This is the setup I used to test a local OCR API that reads document images and, for Kenyan ID-style documents, returns structured JSON fields.
The pipeline is:
image
-> PP-OCRv6 detection + recognition
-> document-specific cleanup mode
-> optional Supra-50M understanding model
-> JSON fields with confidence
The service is a Rust binary. PP-OCRv6 runs through tract. The optional understanding stage is a LoRA-fused Supra-50M model running locally through candle.
1. Build the understanding-enabled binary
From the OCR project:
cd /home/ck/Desktop/projects/silly/paddle-paddle-v6-ocr-rust
cargo build --release --features understanding
Start it on a temporary local port:
OCR_PORT=3099 ./target/release/ppocr-server --no-prewarm
On first run, the server downloads the OCR and Supra weights, verifies SHA-256 checksums, and caches them under PPOCR_CACHE_DIR or the default user cache path.
In this run, the server fetched:
PP-OCRv6_medium_det
PP-OCRv6_medium_rec
supra-kenya-id
The Supra model adds about 136 MB to the cache, uses roughly 1.2 GB RAM when loaded, and adds about one second of CPU work per ID request.
2. Use synthetic test documents
Do not publish real IDs or logbooks in a blog post. I generated synthetic fixtures that preserve the layout pressure of the real documents without becoming usable documents: similar field placement, table density, label/value spacing, background texture, and camera noise, with clear SAMPLE / NOT VALID markings.

3. Run OCR plus JSON extraction on the ID fixture
Request:
curl -X POST \
"http://127.0.0.1:3099/v1/ocr?mode=kenya_id&understand=true&det_model=PP-OCRv6_medium_det&rec_model=PP-OCRv6_medium_rec" \
--data-binary @/home/ck/Desktop/projects/silly/ck/static/images/ocr-clerk-sample-id.png \
-H "Content-Type: application/octet-stream"
Result summary:
mode: kenya_id
elapsed_ms: 10135
num_lines: 18
The annotated image below was generated from the actual lines[].points returned by the API.

The OCR text came back as:
TEST ID CARD
SERIAL NUMBER
ID NUMBER
900112233
12345678
SAMPLE/NOT VALID
FULL NAMES
AMINA KIPRONO TESTER
DATE OF BIRTH
25.05.1993
SEX
FEMALE
DISTRICT OF BIRTH
PLACE OF ISSUE
DATE OF ISSUE
NANDI SOUTH
TINDIRET
14.10.2011
The understanding stage returned:
{
"serial_number": { "value": "900112233", "confidence": 1.0 },
"id_number": { "value": "12345678", "confidence": 0.99 },
"full_names": { "value": "AMINA KIPRONO TESTER", "confidence": 0.96 },
"date_of_birth": { "value": "25.05.1993", "confidence": 1.0 },
"sex": { "value": "FEMALE", "confidence": 1.0 },
"district_of_birth": { "value": "PLACE OF ISSUE", "confidence": 1.0 },
"place_of_issue": { "value": "TINDIRET", "confidence": 0.89 },
"date_of_issue": { "value": "14.10.2011", "confidence": 0.98 }
}
The bad field is district_of_birth.

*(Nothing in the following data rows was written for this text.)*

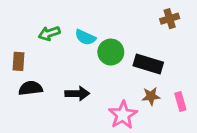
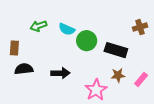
brown cross: (170, 19) -> (140, 27), moved
pink rectangle: (180, 102) -> (141, 79), turned 56

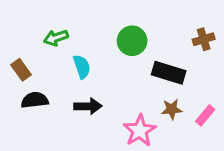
cyan semicircle: (67, 29) -> (82, 67), moved, turned -133
green circle: (87, 41) -> (132, 41), moved
brown rectangle: (14, 48) -> (21, 70), turned -40

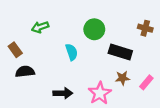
brown cross: (204, 39) -> (145, 28), turned 32
cyan semicircle: (82, 67) -> (72, 52), moved
black arrow: (88, 106) -> (63, 93), moved

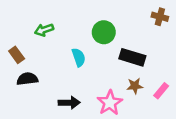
brown cross: (145, 28) -> (160, 17), moved

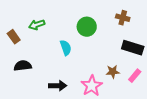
brown cross: (160, 17) -> (123, 18), moved
brown rectangle: (17, 55) -> (14, 37), moved
black rectangle: (132, 57) -> (133, 48), moved

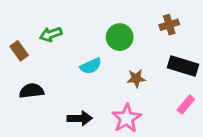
brown cross: (123, 18) -> (169, 25), turned -32
cyan semicircle: (66, 48) -> (91, 66), turned 84
brown star: (113, 72) -> (136, 78), moved

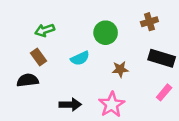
brown rectangle: (19, 51) -> (39, 57), moved

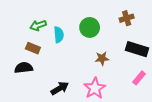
brown rectangle: (39, 57) -> (33, 48), turned -32
cyan semicircle: (80, 58) -> (59, 35), moved, turned -70
black arrow: (70, 105) -> (60, 88), turned -30

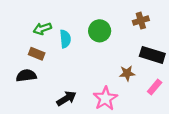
brown star: (102, 58) -> (127, 73), moved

It should be NANDI SOUTH, but the model returned PLACE OF ISSUE.
The annotated image explains the failure. OCR detected the three labels DISTRICT OF BIRTH, PLACE OF ISSUE, and DATE OF ISSUE as one row. The values came later as a separate row. The understanding model mapped one label as if it were the value.
That is exactly why the intermediate annotated image is useful. It shows whether the failure came from OCR detection, OCR recognition, layout ordering, or the JSON extraction model.
4. What the Supra stage does
The understanding feature is currently wired for mode=kenya_id.
Its schema is:
serial_number
id_number
full_names
date_of_birth
sex
district_of_birth
place_of_issue
date_of_issue
The model generates JSON from noisy OCR lines. The server then wraps each field as:
{ "value": "...", "confidence": 0.96 }
The confidence is calculated from generation token probabilities. For each field value, the server reports the lowest token probability among the tokens used to produce that value. It is not a complete confidence system, but it is better than returning structured JSON with no uncertainty at all.
5. Run the logbook fixture
The logbook mode does not yet have a structured JSON model. It only performs document cleanup.

Request:
curl -X POST \
"http://127.0.0.1:3099/v1/ocr?mode=kenya_logbook&det_model=PP-OCRv6_medium_det&rec_model=PP-OCRv6_medium_rec" \
--data-binary @/home/ck/Desktop/projects/silly/ck/static/images/ocr-clerk-sample-logbook.png \
-H "Content-Type: application/octet-stream"
Result summary:
mode: kenya_logbook
elapsed_ms: 9540
num_lines: 61

Excerpt from the OCR output:
Registration
KXX 000X
Number of Passengers
5
Chassis/Frame
TST-AW-110821
Tare Weight (Kgs)
1330.0
Make of Vehicle
EXAMPLE MOTORS
Tax Class
PRIVATE
...
Previous Reg. Country
Fuel Type
DIESEL
Previous Registra
...
Number of Previous Owners 0
This is useful OCR cleanup, not full document understanding. If logbooks need reliable JSON output, they need their own schema and adapter instead of reusing the ID model.
6. Deployment shape
The deployed service sits behind local Nginx:
ocr.servos.dev
-> local Nginx
-> 127.0.0.1:3088
-> ppocr-server
The important boundary is the API mode:
general read text
document document-friendly OCR
kenya_id ID cleanup
kenya_id + understand=true
ID JSON extraction
kenya_logbook logbook cleanup
Do not keep adding document-specific behavior to the global OCR path. Add a mode. If fields matter, add a schema-specific parser or small model for that document type.